Fâtih Sultan Mehmed Hanın yetişmesinde, Molla Gürânî'nin büyük emeği geçti. Bu bakımdan Fâtih, şehzâdeliğinden beri hocasını çok sever, saygı ve hürmette kusûr etmezdi.

Babası İkinci Murâd'dan sonra tahta geçen Fâtih Sultan Mehmed Han, Molla Gürânî'yi vezîr yapmak istedi. Molla Gürânî bu teklifi kabûl etmeyip; "Huzûrunuzda, size devlet işlerinde çok hizmet edenler vardır. Onların ciddî çalışmaları, sonunda vezîrliğe, sadr-ı a'zamlığa kavuşmak ideallerine bağlıdır. Vezîriniz onlardan başkası olursa, kalbleri kırılır ve sultânımıza zarar gelir" dedi. Sultan bu sözü beğendi ve onu kadısker yapmak istediğini bildirince, bunu kabûl etti. Kâdılığa başlayınca, ayrıca müderrislik görevini de yürüttü. Daha sonra Bursa evkâf idâresi vazifesi ve kâdılık vazifesi ile Bursa'ya gönderildi. Bursa'da bir müddet bu vazifeleri yaptı. Sonra bâzı sebeplerle Anadolu'dan ayrılıp, Mısır'a gitti.
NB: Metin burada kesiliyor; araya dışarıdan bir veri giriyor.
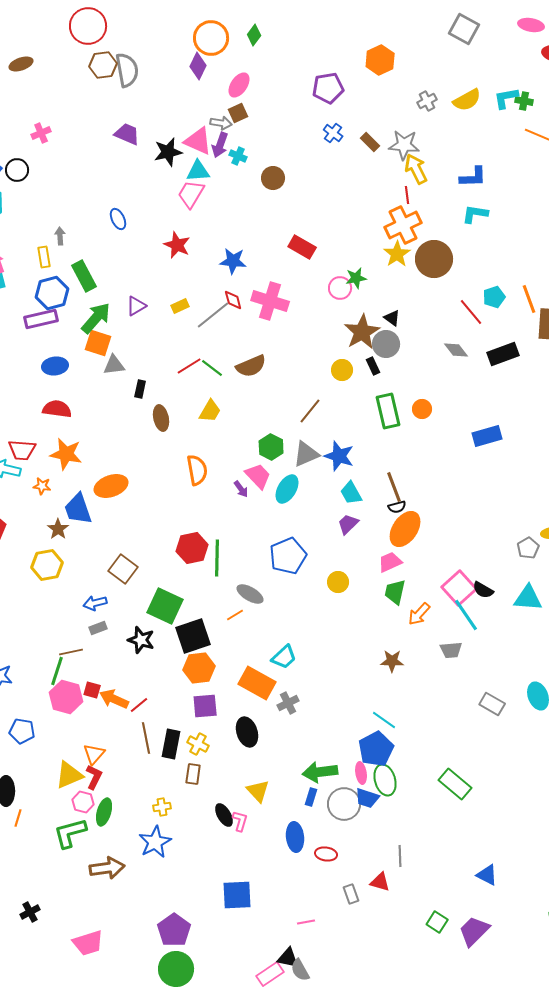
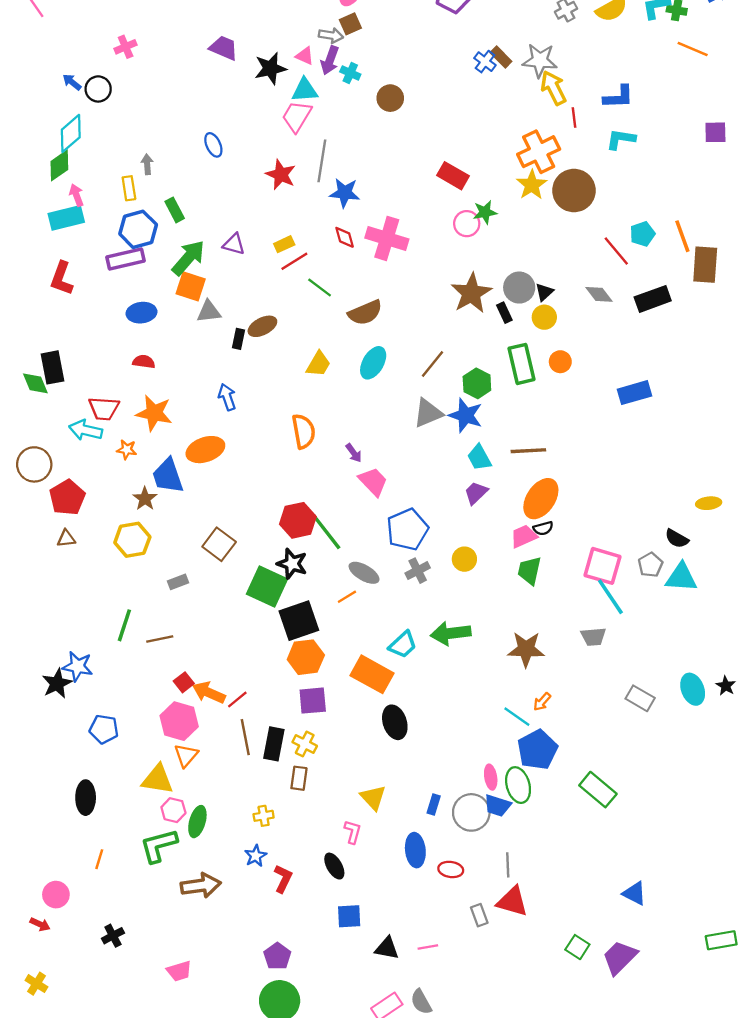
blue cross: (333, 133) -> (485, 62), moved
pink triangle: (198, 141) -> (305, 56), size x0.6
red line: (407, 195) -> (574, 118), moved
red rectangle: (302, 247) -> (453, 176), moved
green rectangle: (84, 276) -> (175, 210), size x0.7
purple triangle: (136, 306) -> (234, 244), turned 45
gray line: (213, 315) -> (322, 161), moved, turned -42
black triangle: (392, 318) -> (544, 292), moved, turned 42
brown star: (362, 332) -> (471, 293), moved
red line: (189, 366) -> (294, 261), moved
green line: (212, 368) -> (320, 288), moved
yellow circle: (342, 370) -> (544, 317), moved
red semicircle: (57, 409) -> (144, 362), size x0.7
brown ellipse: (161, 418) -> (262, 326), moved, turned 75
green hexagon: (271, 447) -> (477, 383), moved
pink trapezoid: (258, 476) -> (373, 482), moved
brown line: (394, 487) -> (528, 451), turned -72
cyan ellipse: (287, 489) -> (373, 363), moved
black semicircle: (397, 507) -> (543, 528), moved
gray pentagon: (528, 548) -> (650, 565), moved
green line: (217, 558) -> (326, 532), turned -39
pink square: (459, 588) -> (602, 566), turned -32
black semicircle: (483, 590) -> (677, 539), moved
blue arrow: (95, 603) -> (227, 397), moved, turned 85
orange arrow: (419, 614) -> (542, 702), moved, size x0.7
gray rectangle: (98, 628) -> (178, 582), moved
black star: (141, 640) -> (292, 564), moved
brown star: (392, 661) -> (526, 649), size x1.4
green line: (57, 671) -> (124, 625), moved
red square: (92, 690) -> (184, 682), turned 36
pink hexagon: (66, 697) -> (179, 721), moved
gray cross: (288, 703) -> (418, 571), moved
black ellipse: (247, 732) -> (395, 722), moved
blue pentagon: (376, 749) -> (537, 750), moved
green arrow: (320, 772) -> (451, 633), moved
yellow triangle: (69, 775) -> (157, 779), turned 32
red L-shape: (94, 777) -> (283, 879), moved
black ellipse: (224, 815) -> (334, 866), moved
orange line: (18, 818) -> (99, 859), moved
blue star: (155, 842) -> (256, 856), size x0.6
gray line: (400, 856) -> (508, 865), moved
red triangle: (380, 882) -> (512, 901), size x1.4
blue square: (237, 895) -> (349, 916), size x0.7
purple pentagon: (174, 930) -> (277, 956), size x0.7
pink trapezoid: (88, 943) -> (179, 971), size x0.7
black triangle: (288, 958) -> (387, 948), moved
Molla Gürânî Mısır'a vardığında, Mısır Sultânı Kayıtbay'dan tam bir kabûl ve çok ikrâm, hürmet gördü. Bir müddet sonra Fâtih Sultan Mehmed Hân, Mısır Sultânı Kayıtbay'a, Molla Gürânî'yi göndermesini ricâ etti. Kayıtbay, Fâtih Sultan Mehmed Hanın bu ricâsını Molla Gürânî'ye bildirerek; "Gitme, ben sana onunkinden daha çok ikrâm ve ihtirâm ederim" dedi. Molla Gürânî; "Evet inanıyorum, sizden çok fazla ikrâm gördüm. Ancak, benimle onun arasında baba ile oğul arasındaki gibi büyük bir sevgi vardır. Aramızdaki bu hâdise ise, bir başka şeydir. Bu sebepten o, tabiî olarak kendisine meyledeceğimi bilir. Eğer ona gitmezsem, sizin tarafınızdan gönderilmediğimi zanneder ve aranıza bir düşmanlık girebilir." cevâbını verdi. Sultan Kayıtbay bu cevâbı beğendi ve kendisine çok para ve yolda lâzım olabilecek eşyâları verip, büyük hediyelerle Fâtih Sultan Mehmed Hana gönderdi.

Molla Gürânî İstanbul'a gelince, Sultan ona çok hürmet gösterip, ikinci defâ Bursa kâdılığına tâyin etti. Sonra yeniden Kadıaskerliğe getirildi. Bu arada müderrislik ve eser yazmakla da meşgûl iken, H.885 senesinde Şeyhülislâmlık makâmına getirildi. Fâtih Sultan Mehmed Hân ona; maaş, hizmetçi ve diğer yardımları yanında, çok hediyeler vererek, ikrâm ve hürmet gösterdi. Sekiz sene Şeyhülislâmlık yaptı ve hakka, adâlete uymakta, titizlik göstererek, gayet güzel bir şekilde vazifesini yerine getirdi.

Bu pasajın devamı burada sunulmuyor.